The Russo Brothers, who made an indelible print on the MCU, gather a fun cast to deliver a fast-paced action film that features fantastic kinetic camera work, but is held back by some cardboard characters.
Six (Ryan Gosling) is a career criminal that gets recruited by a CIA handler, Fitzroy (Billy Bob Thornton). He’s incredibly skilled at what he does but his latest assignment involves killing a target that is revealed to be his predecessor, someone who has secrets about the agency and some of its work.
This makes Six the new target. Carmichael (Rege-Jean Page), the head of the new program puts out a bounty on six, which draws out a number of characters, all of whom seem to follow the lead of the trash-stashed Lloyd Hansen (Chris Evans), a sociopath who loves his work.

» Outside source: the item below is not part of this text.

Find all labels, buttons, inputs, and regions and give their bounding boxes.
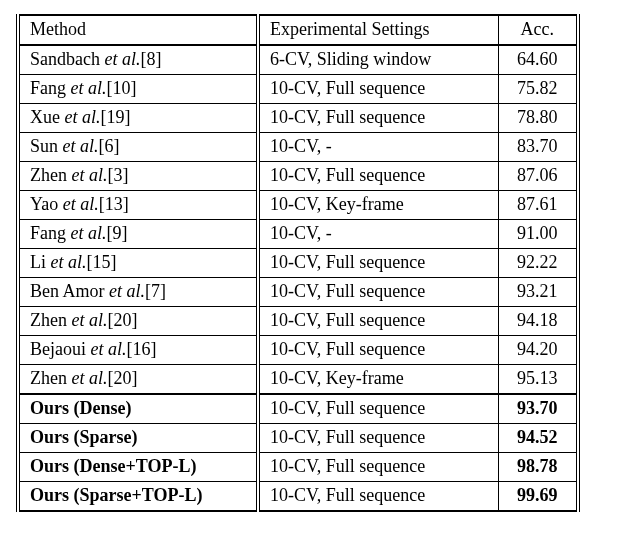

With the aid of another agent Dani (Ana de Armas), the pair who are in possession of an encrypted chip detailing Carmichael’s villainous plans are on the run, but have to respond to the bait of a captured Fitzroy and his granddaughter, Claire (Julia Butters).

Lloyd may be out of his league as the pair go head to head! The action sequences, stunt work, and camera work is a lot of fun, bringing a nice vibe to the film, and the script plays to the actors’ strengths, Gosling is cool and glib, Evans gets to be funny, and chew some scenery as a baddie, and de Armas kicks ass and looks fantastic doing it. They all do. It’s a ridiculously good-looking cast.
It’s a great looking film, but there’s no real depth to any of the characters, they are all exactly what you expect them to be, puzzle pieces that help form the picture of the film. There’s nothing else to them, and while the actors are wonderful to watch, and Gosling seems to be having a good time, there’s not much going on beyond that.
I like the way the Russos tell their stories, they always seem to want to push the action envelope, from the way the fights are choreographed to the way the camera moves throughout the sequences and introduces us to locales.
It feels like a bit of an underrated film, it’s definitely entertaining, and after seeing Chris Evans play a hero for a number of years and films, it’s really enjoyable to see him leaning into playing a bad guy with no moral qualms at all.
Add in Alfre Woodard, Shea Whigham and Jessica Henwick, a score by Henry Jackman and you have a great concoction for a movie night. The Russos are a lot of fun as a creative team, and I can’t wait to see what else they have planned for movie-lovers.